At a special meeting last night, Sonoma’s City Council approved a resolution of intent to transition from At-Large elections to District-Based elections for City Council. The vote was unanimous, with Jack Ding absent.

The resolution was prompted by a perceived threat of potential litigation over the California Voting Right Act (CVRA), a measure passed in 2001 and signed in 2002. The act was intended to improve the political representation of minority groups with a city that were perceived as unable to gain appropriate positions of power.

City Attorney David Ruderman noted that there is nothing in the act that exempts small cities, and brought attention to the City of Healdsburg, which recently decided to transition to By-District elections due to it receipt of a demand letter from a Malibu-based attorney bringing such actions throughout the state. A fee up to $30,000 is attached to the receipt of a letter of demand, but it can be avoided by the city acting to implement District-Based elections prior to the receipt of any such letter. He added that there is no evidence that the city’s current At-Large system violates the CVRA.

The matter was the subject of a previous closed session of the City Council, which is allowed under the Brown Act when the city is subject to a threat of litigation. As of this time, however, no legal action against the city has been filed, nor any letter of demand received. The action by the council is therefore preemptive.

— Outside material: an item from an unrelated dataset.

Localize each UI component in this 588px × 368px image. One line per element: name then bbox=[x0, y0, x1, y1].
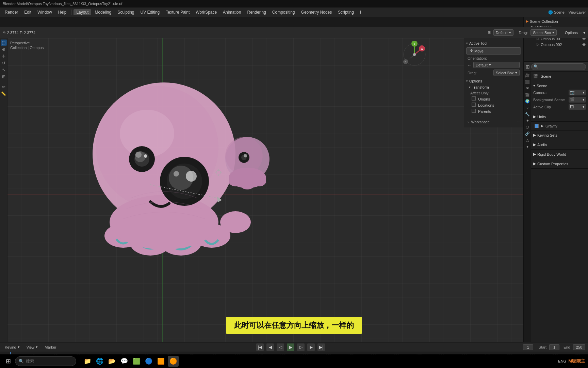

California has a total of 482 incorporated cities, approximately 185 of which use District-Based elections, some of which made the change from At-Large in response to litigation, and others to preemptively avoid it. The decision by the City of Sonoma is in that latter category. The CVRA prohibits the use of an at-large electoral system if it “impairs the ability of a protected class to elect candidates of its choice or its ability to influence the outcome of an election” (Elec. Code, § 14027.). This law has led more than 185 cities in California to transition to a district-based voting system for their councils, whether by choice or through litigation. No city, Ruderman advised, has successfully defended itself from a legal action undertaken under the CVRA. Information about implementing district election can be found on the website of the League of California Cities.

Both Mayor John Gurney and Councilman Ron Wellander expressed criticism and frustration with the costly effect of CVRA litigation threats on small cities. The current City Council members live in different areas of the city; Farrar-Rivas and Gurney on the East Side, Lowe and Wellander on the West Side, and Ding on the North Side.

It will cost the city up to $50,000 to engage a professional demographer, whose job it will be to determine the outlines of each district. Once that has been accomplished, a series of public hearings will be held before the City Council takes a final vote on whether to implement the By-District election procedure.